Which lines below hold the word "όλες"? Report each one.

|---|

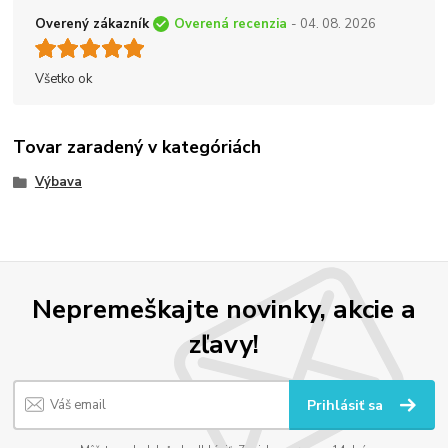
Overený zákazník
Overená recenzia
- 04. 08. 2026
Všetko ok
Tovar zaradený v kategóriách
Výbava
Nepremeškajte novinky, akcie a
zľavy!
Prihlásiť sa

|---|

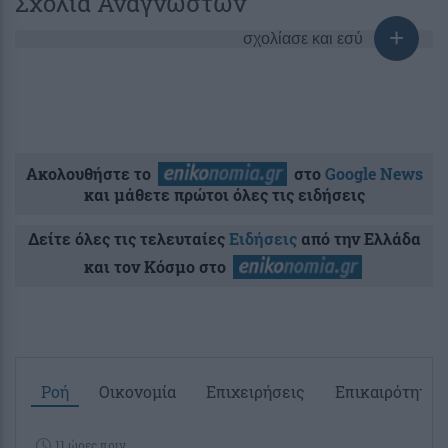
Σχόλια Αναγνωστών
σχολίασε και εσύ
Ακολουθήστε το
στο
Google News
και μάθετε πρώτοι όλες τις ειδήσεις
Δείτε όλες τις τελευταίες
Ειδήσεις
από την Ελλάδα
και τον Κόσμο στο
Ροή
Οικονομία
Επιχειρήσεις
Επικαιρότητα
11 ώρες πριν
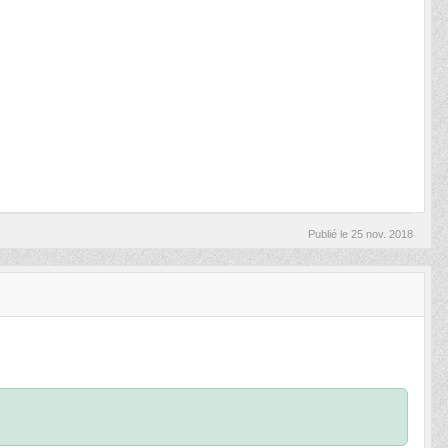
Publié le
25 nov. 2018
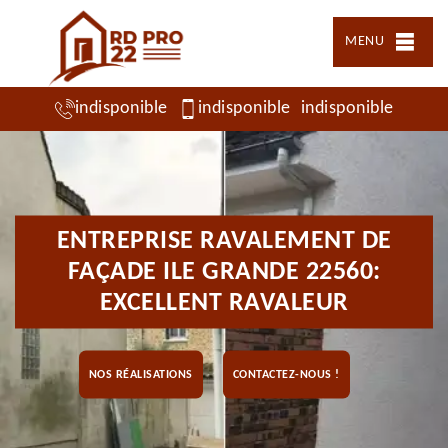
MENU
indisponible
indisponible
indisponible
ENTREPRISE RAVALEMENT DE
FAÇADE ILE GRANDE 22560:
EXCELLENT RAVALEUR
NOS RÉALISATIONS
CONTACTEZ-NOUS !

|---|

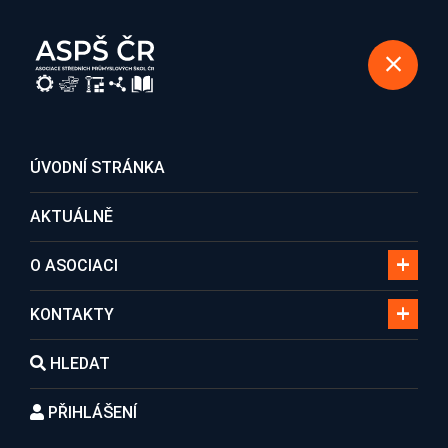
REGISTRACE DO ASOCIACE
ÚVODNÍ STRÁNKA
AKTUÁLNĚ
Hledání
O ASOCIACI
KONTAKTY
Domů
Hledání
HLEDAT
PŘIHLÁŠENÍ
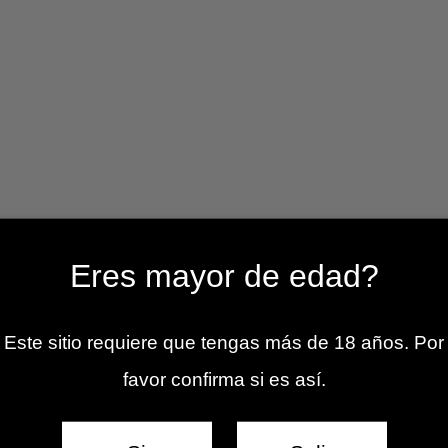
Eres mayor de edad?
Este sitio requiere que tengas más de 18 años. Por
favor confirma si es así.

|---|

Response to the task ::
και μάθετε πρώτοι όλες τις ειδήσεις
Δείτε όλες τις τελευταίες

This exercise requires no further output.